Fat Soluble Vitamin (FSV) Deficiency: Fat-soluble vitamins (FSV) include vitamin A, D, E, and K (measured using INR levels). ALGS patients can have FSV deficiency at baseline. LIVMARLI may affect absorption of fat-soluble vitamins. In Trial 1, treatment emergent FSV deficiency was reported in 3 (10%) patients during 48 weeks of treatment.
Obtain serum FSV levels at baseline and monitor during treatment, along with any clinical manifestations. If FSV deficiency is diagnosed, supplement with FSV. Consider discontinuing LIVMARLI if FSV deficiency persists or worsens despite adequate FSV supplementation.
Hepatic impairment: Clinical studies of LIVMARLI included ALGS patients with impaired hepatic function at baseline. The efficacy and safety in ALGS patients with clinically significant portal hypertension and in patients with decompensated cirrhosis have not been established [see Liver Test Abnormalities as previously mentioned; Pharmacology: Pharmacodynamics: Clinical Studies under Actions; Dose Modification for Management of Adverse Events under Dosage & Administration].

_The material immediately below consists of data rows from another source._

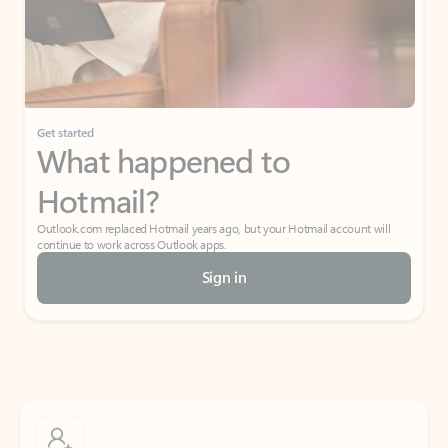
Get started
What happened to
Hotmail?
Outlook.com replaced Hotmail years ago, but your Hotmail account will
continue to work across Outlook apps.
Sign in
Create free account
Don’t have an account? Get started with a free Outlook.com email today.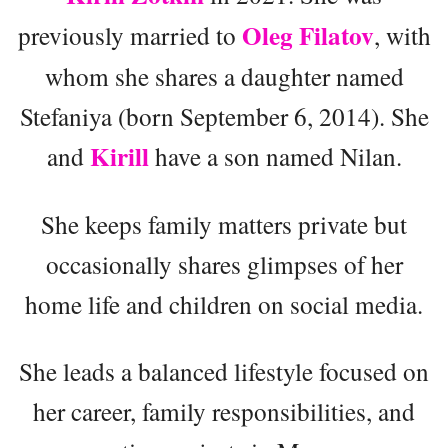
Oleg Filatov
previously married to
, with
whom she shares a daughter named
Stefaniya (born September 6, 2014). She
Kirill
and
have a son named Nilan.
She keeps family matters private but
occasionally shares glimpses of her
home life and children on social media.
She leads a balanced lifestyle focused on
her career, family responsibilities, and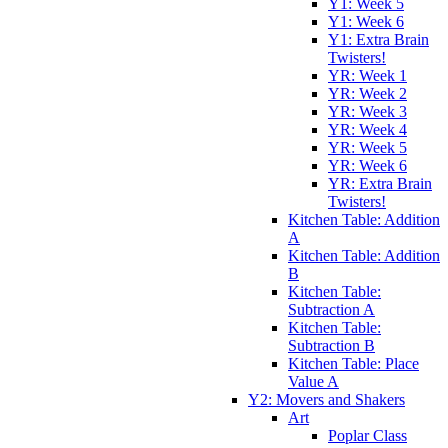
Y1: Week 5
Y1: Week 6
Y1: Extra Brain
Twisters!
YR: Week 1
YR: Week 2
YR: Week 3
YR: Week 4
YR: Week 5
YR: Week 6
YR: Extra Brain
Twisters!
Kitchen Table: Addition
A
Kitchen Table: Addition
B
Kitchen Table:
Subtraction A
Kitchen Table:
Subtraction B
Kitchen Table: Place
Value A
Y2: Movers and Shakers
Art
Poplar Class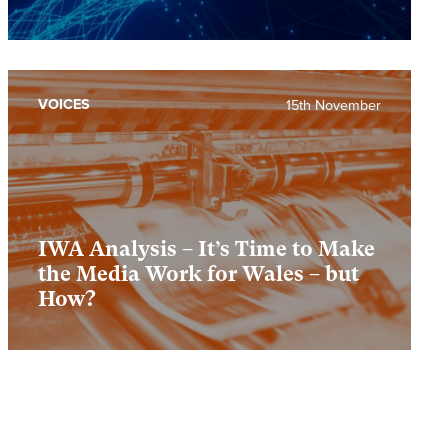
VOICES
15th November
IWA Analysis – It’s Time to Make
the Media Work for Wales – but
How?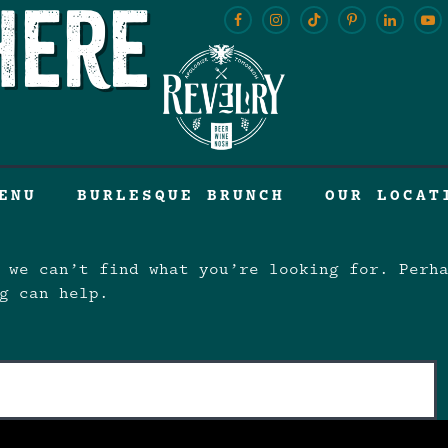
here
ENU
BURLESQUE BRUNCH
OUR LOCAT
 we can’t find what you’re looking for. Perh
g can help.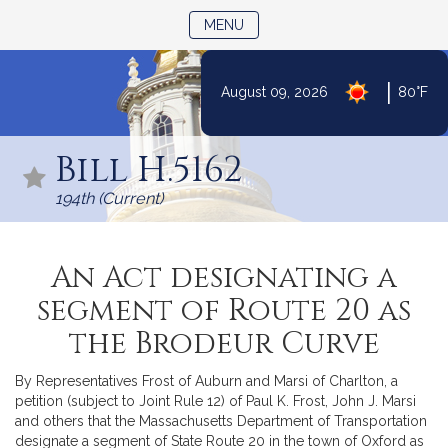
TOGGLE NAVIGATION
MENU
|
August 09, 2026
80°F
Skip
to
Bill H.5162
Content
194th (Current)
An Act designating a
segment of Route 20 as
the Brodeur Curve
By Representatives Frost of Auburn and Marsi of Charlton, a
petition (subject to Joint Rule 12) of Paul K. Frost, John J. Marsi
and others that the Massachusetts Department of Transportation
designate a segment of State Route 20 in the town of Oxford as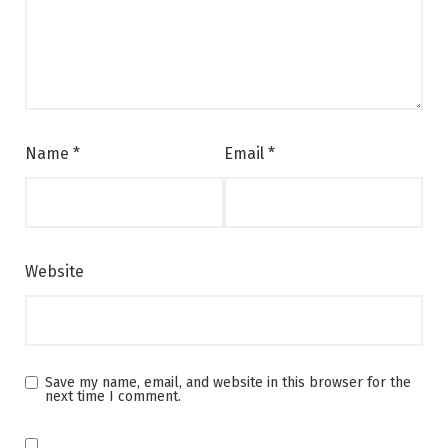
Name
*
Email
*
Website
Save my name, email, and website in this browser for the
next time I comment.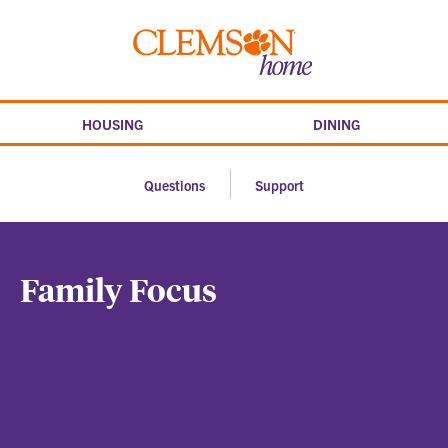
Skip
to
Clemson
content
home
HOUSING
DINING
Questions
Support
Family Focus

Use in Children: The safety and effectiveness of LIVMARLI for the treatment of cholestatic pruritus in Alagille syndrome have been established in pediatric patients aged 3 months of age and older. Use of LIVMARLI in this population is supported by evidence from a study of patients 1 to 15 years of age (N=31) that included 18 weeks of open-label treatment followed by a 4 week placebo-controlled randomized withdrawal period and a subsequent 26-week open-label treatment period. Additional safety information was obtained from four studies in patients up to 21 years of age (N=55) [see Adverse Reactions; Pharmacology: Pharmacodynamics: Clinical Studies under Actions]. Use of LIVMARLI in patients 3 to <12 months of age is supported by an open-label, multicenter study of LIVMARLI which showed a similar safety, tolerability and pharmacokinetic profile to patients with ALGS ≥12 months of age.
The safety and effectiveness of LIVMARLI have not been established in patients less than 3 months of age.
Use in the Elderly: The safety and effectiveness of LIVMARLI for the treatment of pruritus in ALGS in adult patients, 65 years of age and older, have not been established.